Nov 29, 2006

I don't know what the answer is.

A post that's really had me thinking from...well, from the ex-boyfriend's best friend's blog (Even though I don't personally know him, I've long enjoyed Mac's blog and I've added a link to it on my site because a) he discusses interesting things, b) he updates fairly regularly and I don't have enough friends that do that to keep me entertained, and c) it's an attempt to make it look like I have male friends, when we all know that I don't (this is also why I have a link to Jeff Lund's blog, even though he's on a mission in Brazil and obviously won't be updating there).):

For a long time it has been a dream of mine to teach in a school like this. I'm sure it would burn me out quickly, but if I could help a single student make something better of his or her life, it would be worth it. There are so many kids out there who have no idea of their potential, and if there was any possible way that I could help them reach it...I don't know if I could do much, but it's certainly a cause that's worth putting a full effort into.

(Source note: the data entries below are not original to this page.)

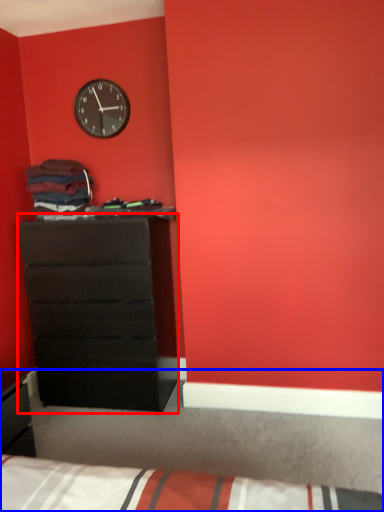 Question: Which of the following is the farthest to the observer, chest of drawers (highlighted by a red box) or bed (highlighted by a blue box)?

Choices:
 (A) chest of drawers
 (B) bed

Answer: (A) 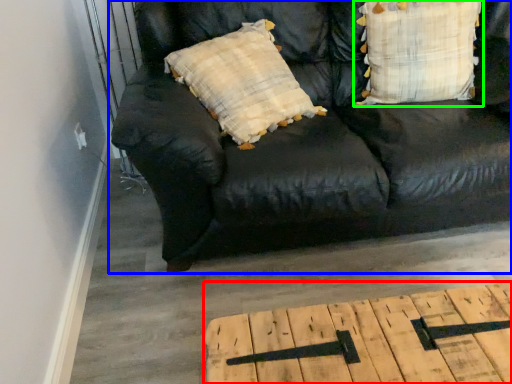 Question: Based on their relative distances, which object is nearer to table (highlighted by a red box)? Choose from studio couch (highlighted by a blue box) and pillow (highlighted by a green box).

Choices:
 (A) studio couch
 (B) pillow

Answer: (A) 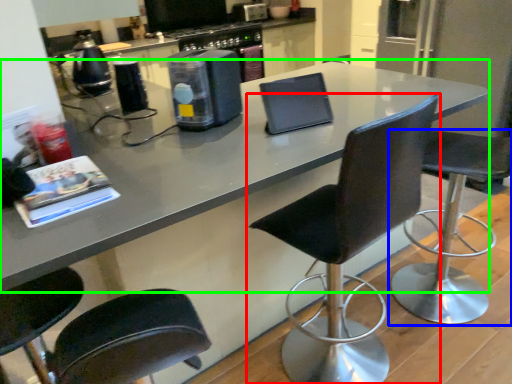 Question: Which object is the farthest from chair (highlighted by a red box)? Choose among these: chair (highlighted by a blue box) or countertop (highlighted by a green box).

Choices:
 (A) chair
 (B) countertop

Answer: (A)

I'm going to school to be a teacher. I forget this too often. I get so caught up in the little bits of school: I'm writing this paper for a grade. Grades are horrible motivation for me. I've never been able to care about them that much. But I really want to teach. After parents, I would say school teachers have the most influence on who a child grows up to be. And it's not just helping people get a diploma (which undoubtedly helps their employment chances). Learning brings confidence like nothing else does. Confidence changes lives, making success feel not completely out of the question.

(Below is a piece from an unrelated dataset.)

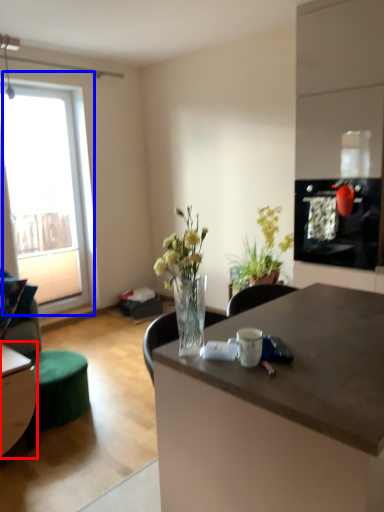 Question: Which object is further to the camera taking this photo, table (highlighted by a red box) or window (highlighted by a blue box)?

Choices:
 (A) table
 (B) window

Answer: (B)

I don't know how to recover situations like the New Orleans Recovery School. The problems in harder-off areas is the complacency. The attitude is what needs to change the most; kids need to be excited about learning. I don't know how to change that. But I know it's changeable. Though I've never been complacent about learning, I've certainly had my phases of complacency about school, and gotten out of them (only to fall back in again and again, but that's a different story). Goal-setting and looking at the big picture do wonders, though. I'm going to be a teacher and change lives...okay, back to homework.